[Entries taken from a collection]
::::::

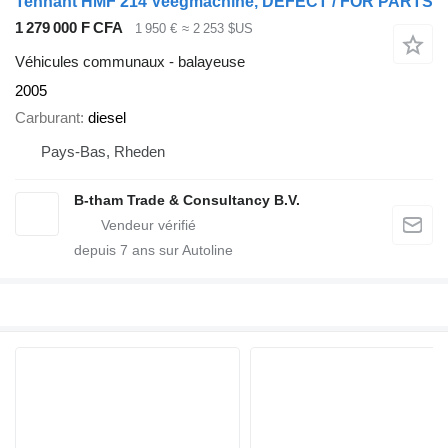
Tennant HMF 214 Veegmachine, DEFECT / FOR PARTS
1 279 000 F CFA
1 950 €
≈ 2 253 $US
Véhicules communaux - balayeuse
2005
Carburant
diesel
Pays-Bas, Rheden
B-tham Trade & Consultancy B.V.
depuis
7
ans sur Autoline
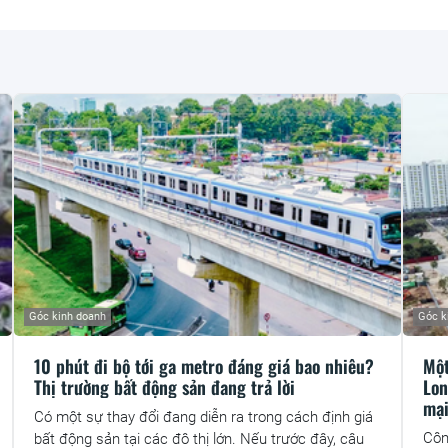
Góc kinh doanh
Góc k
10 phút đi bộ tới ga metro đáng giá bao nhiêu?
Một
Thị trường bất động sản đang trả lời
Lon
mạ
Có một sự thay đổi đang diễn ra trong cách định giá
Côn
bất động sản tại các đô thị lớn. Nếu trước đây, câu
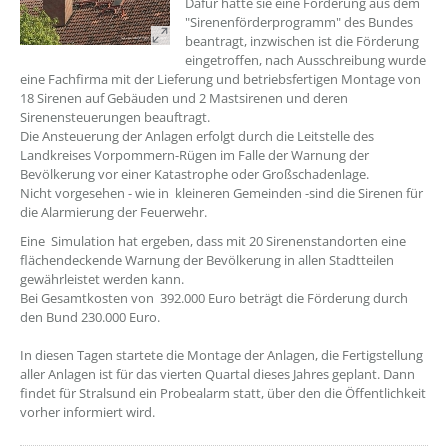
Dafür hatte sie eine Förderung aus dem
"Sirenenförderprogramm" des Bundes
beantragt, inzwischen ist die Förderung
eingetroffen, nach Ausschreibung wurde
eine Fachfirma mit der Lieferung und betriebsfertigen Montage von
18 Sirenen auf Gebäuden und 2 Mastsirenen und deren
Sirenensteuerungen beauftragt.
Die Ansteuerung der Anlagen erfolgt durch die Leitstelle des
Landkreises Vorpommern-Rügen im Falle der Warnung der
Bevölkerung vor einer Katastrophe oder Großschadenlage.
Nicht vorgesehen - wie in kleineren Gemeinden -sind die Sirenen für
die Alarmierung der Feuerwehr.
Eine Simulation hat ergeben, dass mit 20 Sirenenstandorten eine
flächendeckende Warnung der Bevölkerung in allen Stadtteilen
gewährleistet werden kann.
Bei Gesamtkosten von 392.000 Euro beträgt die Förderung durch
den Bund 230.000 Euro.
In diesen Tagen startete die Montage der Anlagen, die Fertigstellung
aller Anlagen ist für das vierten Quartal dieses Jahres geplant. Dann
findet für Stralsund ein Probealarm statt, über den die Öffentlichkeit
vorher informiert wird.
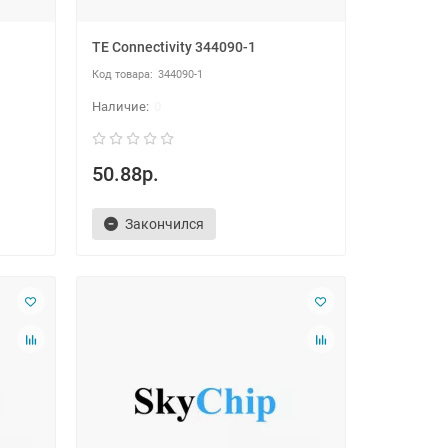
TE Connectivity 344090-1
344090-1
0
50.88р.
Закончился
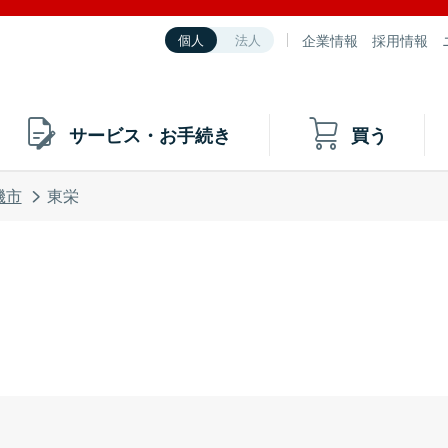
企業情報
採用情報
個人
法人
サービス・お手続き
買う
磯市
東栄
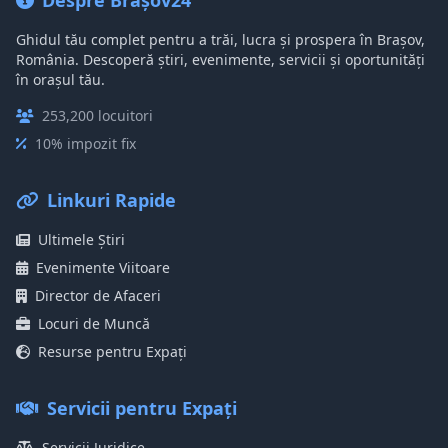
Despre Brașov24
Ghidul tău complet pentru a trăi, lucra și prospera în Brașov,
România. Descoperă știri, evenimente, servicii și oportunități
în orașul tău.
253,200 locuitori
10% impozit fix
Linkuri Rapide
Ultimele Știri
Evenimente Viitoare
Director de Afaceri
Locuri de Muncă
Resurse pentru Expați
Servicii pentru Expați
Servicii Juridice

::::::

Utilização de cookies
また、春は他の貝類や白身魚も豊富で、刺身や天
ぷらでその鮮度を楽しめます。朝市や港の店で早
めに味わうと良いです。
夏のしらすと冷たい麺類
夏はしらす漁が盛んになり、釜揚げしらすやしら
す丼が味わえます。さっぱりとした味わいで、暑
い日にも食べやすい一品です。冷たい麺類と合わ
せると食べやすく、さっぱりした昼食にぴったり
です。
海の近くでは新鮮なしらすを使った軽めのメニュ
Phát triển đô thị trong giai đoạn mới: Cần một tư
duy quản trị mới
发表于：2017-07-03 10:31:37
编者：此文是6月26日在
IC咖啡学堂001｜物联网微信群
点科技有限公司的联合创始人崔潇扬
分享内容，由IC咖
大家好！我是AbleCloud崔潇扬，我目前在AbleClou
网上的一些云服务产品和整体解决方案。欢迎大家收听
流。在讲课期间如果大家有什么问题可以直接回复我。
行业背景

::::::

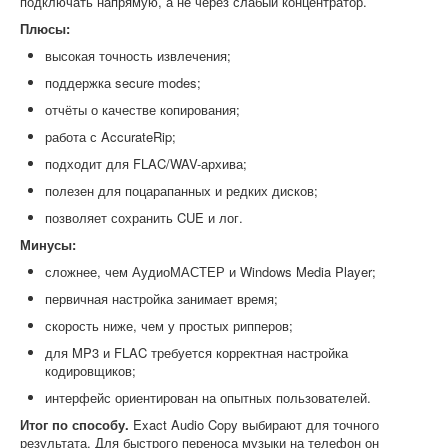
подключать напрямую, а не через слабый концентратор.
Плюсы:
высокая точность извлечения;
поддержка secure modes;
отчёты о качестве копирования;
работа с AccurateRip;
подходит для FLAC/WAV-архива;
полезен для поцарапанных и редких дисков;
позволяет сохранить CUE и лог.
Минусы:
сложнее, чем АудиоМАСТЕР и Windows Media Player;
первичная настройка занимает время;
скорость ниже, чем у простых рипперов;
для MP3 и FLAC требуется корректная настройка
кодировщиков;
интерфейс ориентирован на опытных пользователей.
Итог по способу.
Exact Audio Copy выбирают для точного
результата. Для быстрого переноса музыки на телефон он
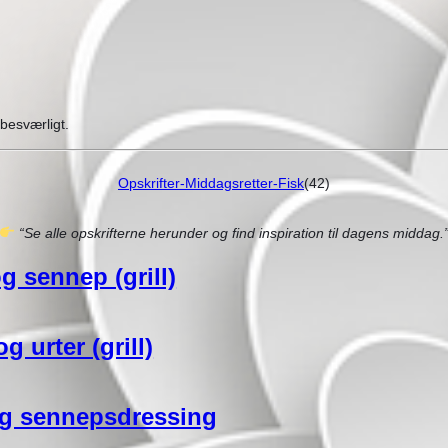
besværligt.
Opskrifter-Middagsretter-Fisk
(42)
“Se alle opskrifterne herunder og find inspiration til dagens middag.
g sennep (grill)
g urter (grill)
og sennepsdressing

::::::

§ Your assignment
Collect every line from the records above that contains the word "Euro".

§ Answer box
Bei Gesamtkosten von 392.000 Euro beträgt die Förderung durch
den Bund 230.000 Euro.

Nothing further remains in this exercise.